Problem to work on
Without any of its pictures, the listing below should be output exactly.
Given records below:
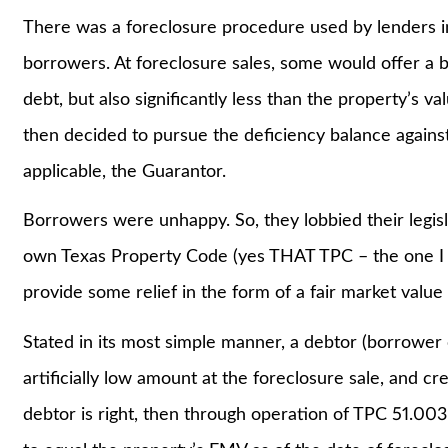
There was a foreclosure procedure used by lenders in
borrowers. At foreclosure sales, some would offer a bi
debt, but also significantly less than the property’s v
then decided to pursue the deficiency balance against
applicable, the Guarantor.
Borrowers were unhappy. So, they lobbied their legisl
own Texas Property Code (yes THAT TPC – the one I 
provide some relief in the form of a fair market value
Stated in its most simple manner, a debtor (borrower 
artificially low amount at the foreclosure sale, and cr
debtor is right, then through operation of TPC 51.003,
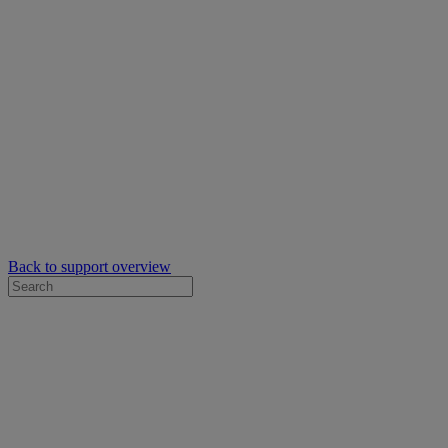
Back to support overview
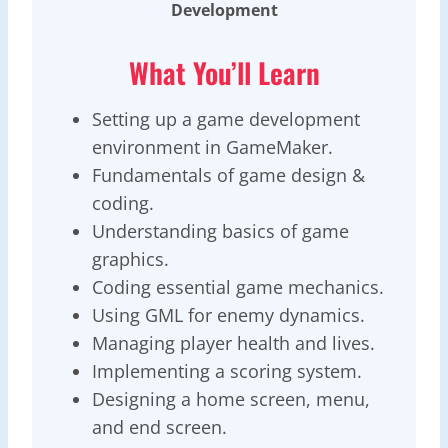
Development
What You’ll Learn
Setting up a game development
environment in GameMaker.
Fundamentals of game design &
coding.
Understanding basics of game
graphics.
Coding essential game mechanics.
Using GML for enemy dynamics.
Managing player health and lives.
Implementing a scoring system.
Designing a home screen, menu,
and end screen.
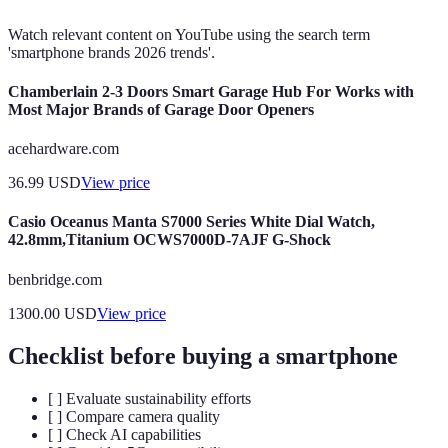
Watch relevant content on YouTube using the search term
'smartphone brands 2026 trends'.
Chamberlain 2-3 Doors Smart Garage Hub For Works with
Most Major Brands of Garage Door Openers
acehardware.com
36.99
USD
View price
Casio Oceanus Manta S7000 Series White Dial Watch,
42.8mm,Titanium OCWS7000D-7AJF G-Shock
benbridge.com
1300.00
USD
View price
Checklist before buying a smartphone
[ ] Evaluate sustainability efforts
[ ] Compare camera quality
[ ] Check AI capabilities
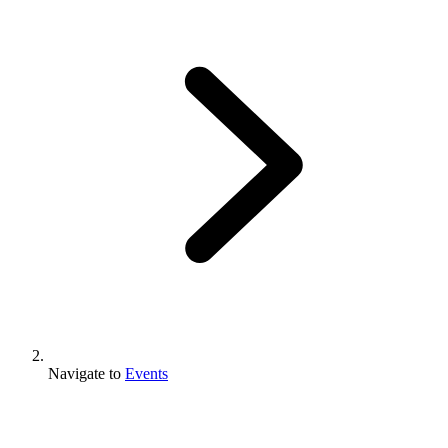
Navigate to
Events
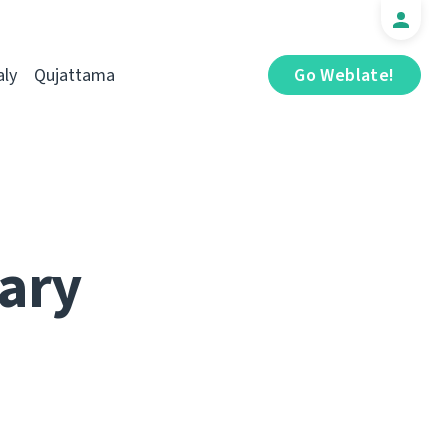
aly
Qujattama
Go Weblate!
ary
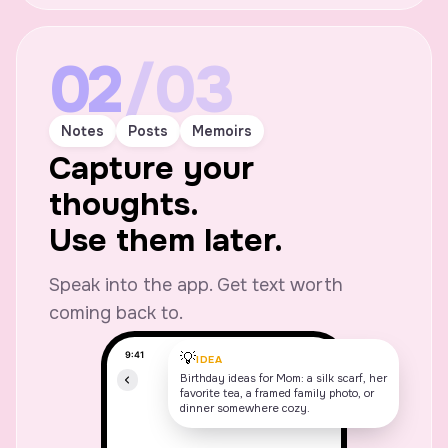
02
/03
Notes
Posts
Memoirs
Capture your
thoughts.
Use them later.
Speak into the app. Get text worth
coming back to.
💡
IDEA
Birthday ideas for Mom: a silk scarf, her
favorite tea, a framed family photo, or
dinner somewhere cozy.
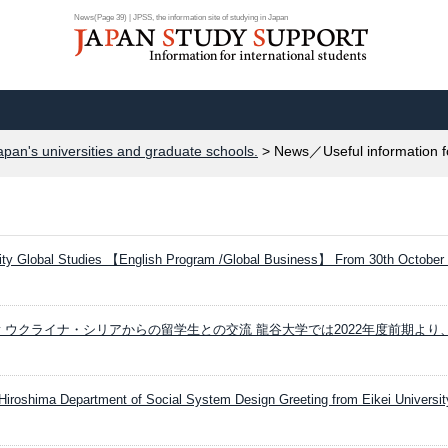
News(Page 39) | JPSS, the information site of studying in Japan
apan's universities and graduate schools.
> News／Useful information f
ity Global Studies 【English Program /Global Business】 From 30th October
iversity ウクライナ・シリアからの留学生との交流 龍谷大学では2022年度前期よ
 Hiroshima Department of Social System Design Greeting from Eikei University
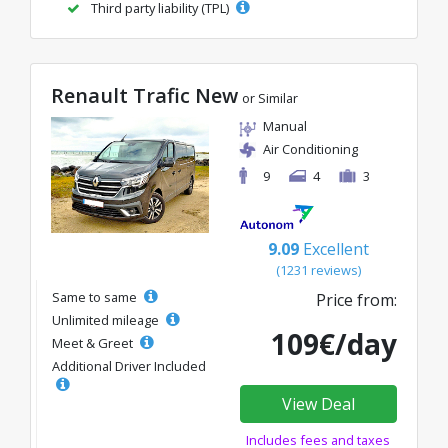
Third party liability (TPL)
Renault Trafic New
or Similar
Manual
Air Conditioning
9
4
3
9.09
Excellent
(1231 reviews)
Same to same
Price from:
Unlimited mileage
109€/day
Meet & Greet
Additional Driver Included
View Deal
Includes fees and taxes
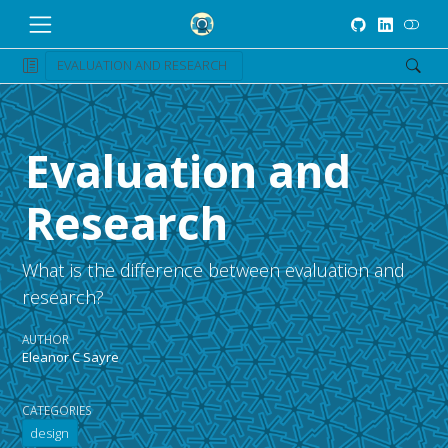
EVALUATION AND RESEARCH
Evaluation and
Research
What is the difference between evaluation and
research?
AUTHOR
Eleanor C Sayre
CATEGORIES
design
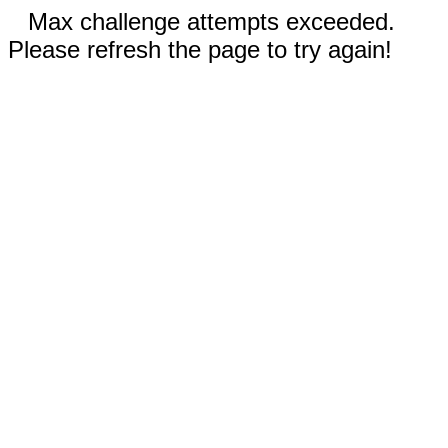
Max challenge attempts exceeded.
Please refresh the page to try again!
End of Given records.
Solution to this exercise
There was a foreclosure procedure used by lenders in
borrowers. At foreclosure sales, some would offer a bi
debt, but also significantly less than the property’s v
then decided to pursue the deficiency balance against
applicable, the Guarantor.
Borrowers were unhappy. So, they lobbied their legisl
own Texas Property Code (yes THAT TPC – the one I 
provide some relief in the form of a fair market value
Stated in its most simple manner, a debtor (borrower 
artificially low amount at the foreclosure sale, and cr
debtor is right, then through operation of TPC 51.003,
Back to support overview
Development
What You’ll Learn
Setting up a game development
environment in GameMaker.
Fundamentals of game design &
coding.
Understanding basics of game
graphics.
Coding essential game mechanics.
Using GML for enemy dynamics.
Managing player health and lives.
Implementing a scoring system.
Designing a home screen, menu,
and end screen.
Watch relevant content on YouTube using the search term
'smartphone brands 2026 trends'.
Chamberlain 2-3 Doors Smart Garage Hub For Works with
Most Major Brands of Garage Door Openers
acehardware.com
36.99
USD
View price
Casio Oceanus Manta S7000 Series White Dial Watch,
42.8mm,Titanium OCWS7000D-7AJF G-Shock
benbridge.com
1300.00
USD
View price
Checklist before buying a smartphone
[ ] Evaluate sustainability efforts
[ ] Compare camera quality
[ ] Check AI capabilities
Navigate to
Events
aly
Qujattama
Go Weblate!
ary
02
/03
Notes
Posts
Memoirs
Capture your
thoughts.
Use them later.
Speak into the app. Get text worth
coming back to.
💡
IDEA
Birthday ideas for Mom: a silk scarf, her
favorite tea, a framed family photo, or
dinner somewhere cozy.
News(Page 39) | JPSS, the information site of studying in Japan
apan's universities and graduate schools.
> News／Useful information f
ity Global Studies 【English Program /Global Business】 From 30th October
iversity ウクライナ・シリアからの留学生との交流 龍谷大学では2022年度前期よ
 Hiroshima Department of Social System Design Greeting from Eikei University
Third party liability (TPL)
Renault Trafic New
or Similar
Manual
Air Conditioning
9
4
3
9.09
Excellent
(1231 reviews)
Same to same
Price from:
Unlimited mileage
109€/day
Meet & Greet
Additional Driver Included
View Deal
Includes fees and taxes
EVALUATION AND RESEARCH
Evaluation and
Research
What is the difference between evaluation and
research?
AUTHOR
Eleanor C Sayre
CATEGORIES
design
Max challenge attempts exceeded.
Please refresh the page to try again!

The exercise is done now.